I felt that he wasn’t honestly trying to escape that hard for a chunk of the story, which I would be interested in understanding more of the why of that. I think the time skips are important to set-up what was going on in the “real world” during that period of time. Such as people not being able to fully sleep or sleeping almost endlessly. Then we see them wake up after he is finally released. Gaiman had to show his importance in the world and I think the time skip allowed to show the importance of dreaming in a way that just having him get out immediately wouldn’t have allowed. It creates a lot of potential stories that would have been otherwise impossible or improbable.

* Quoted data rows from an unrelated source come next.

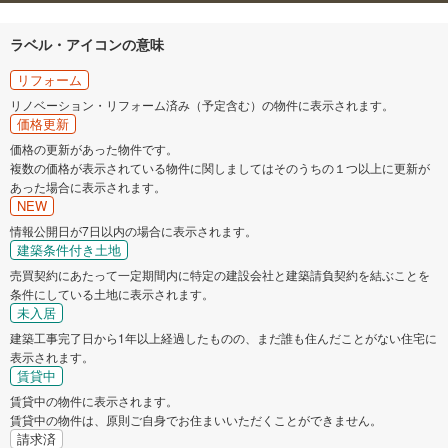
ラベル・アイコンの意味
リフォーム
リノベーション・リフォーム済み（予定含む）の物件に表示されます。
価格更新
価格の更新があった物件です。
複数の価格が表示されている物件に関しましてはそのうちの１つ以上に更新が
あった場合に表示されます。
NEW
情報公開日が7日以内の場合に表示されます。
建築条件付き土地
売買契約にあたって一定期間内に特定の建設会社と建築請負契約を結ぶことを
条件にしている土地に表示されます。
未入居
建築工事完了日から1年以上経過したものの、まだ誰も住んだことがない住宅に
表示されます。
賃貸中
賃貸中の物件に表示されます。
賃貸中の物件は、原則ご自身でお住まいいただくことができません。
請求済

It is the dream connection to me. I have always heard “The Sandman” attached to dreams and that the sandman puts sand in your eyes to make you sleep. So him being called Sandman is a nice nod to this lore of someone that puts us to sleep at night. I don’t think he is supposed to have a deep connection to Wesley Dodds, as he is his own interpretation of “The Sandman”. Though it was nice to see a nod to the other superhero Sandman.

I think he chose to do this for grounding purposes. People like some familiarity, so it probably helped to sell the series at first that people could at least think about their Greek mythology characters and knowledge. I really see this as a hard sale to DC that was luckily successful. I love what Gaiman did here in creating enough familiarity to keep people engaged with what could have been a very hard to get into series otherwise. It is well written and engaging. It has enough “differences” to make it unique, but enough grounding to make people feel safe in the story. I really appreciate the balance Gaiman gave this and in a less skilled writer this could have been epically bad.